6 creative responses to coronavirus challenges from UK small businesses
From focusing on delivery and collection services to experiments in crowdfunding, discover how businesses in Britain have adapted to the challenges posed by coronavirus
If you look around any British high street or shopping centre at the moment, you’re likely to see closed signs and shuttered facades. And, it doesn’t stop there: with as many businesses as possible required to operate remotely, offices are empty, public transport is reduced, and the roads are quiet.
Coronavirus is proving to be a major challenge for UK business, and it’s uncertain how long this situation will last – or how much worse it's going to get. While these are undeniably trying times, we’re here to highlight some of the most innovative responses from the small business community to the challenges posed by the pandemic.
We’ve searched high and low to find the best examples of how small businesses are taking big steps. Whether you’re looking for inspiration or reassurance, read on to discover how businesses across the country are fighting back.

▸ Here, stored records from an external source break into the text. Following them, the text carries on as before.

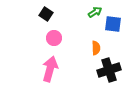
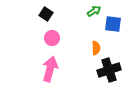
green arrow: moved 1 px left, 1 px up
pink circle: moved 2 px left
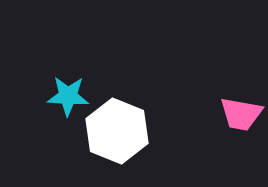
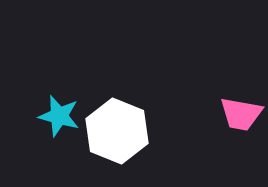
cyan star: moved 9 px left, 20 px down; rotated 12 degrees clockwise
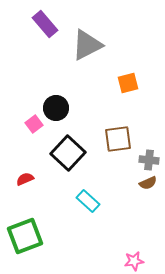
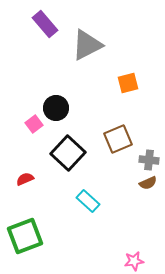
brown square: rotated 16 degrees counterclockwise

Operating delivery services
If people have to stay at home, how can businesses bring the outside world to their customers? Retailers and other outlets have responded by ramping up their existing delivery services, or even introducing new ones. By doing so, not only can businesses find a way to keep trading during these testing times, but once in place, it’s a function that can continue to boost business after the pandemic has finally passed.
- Signature Brew has created the ‘Pub in a Box’, designed for people to drink its beers at home. And what's more, musicians whose tours have been cancelled have been hired to make the local deliveries!
Providing collection options
Another option that’s particularly ideal for hospitality and retail businesses is letting customers collect items from the premises, if safely possible.
- Pidgin – this restaurant now offers three course meals that are prepared by the team and can be reheated at home, available for collection or delivery via Uber
Raising crowdfunding finance
Ensuring a business has enough money for paying staff, suppliers, and other bills is a major concern during the coronavirus pandemic. Depending on the amount of money and its intended use, businesses could turn to their communities to help them out. And by sharing on social media, they could reach a wider audience, too.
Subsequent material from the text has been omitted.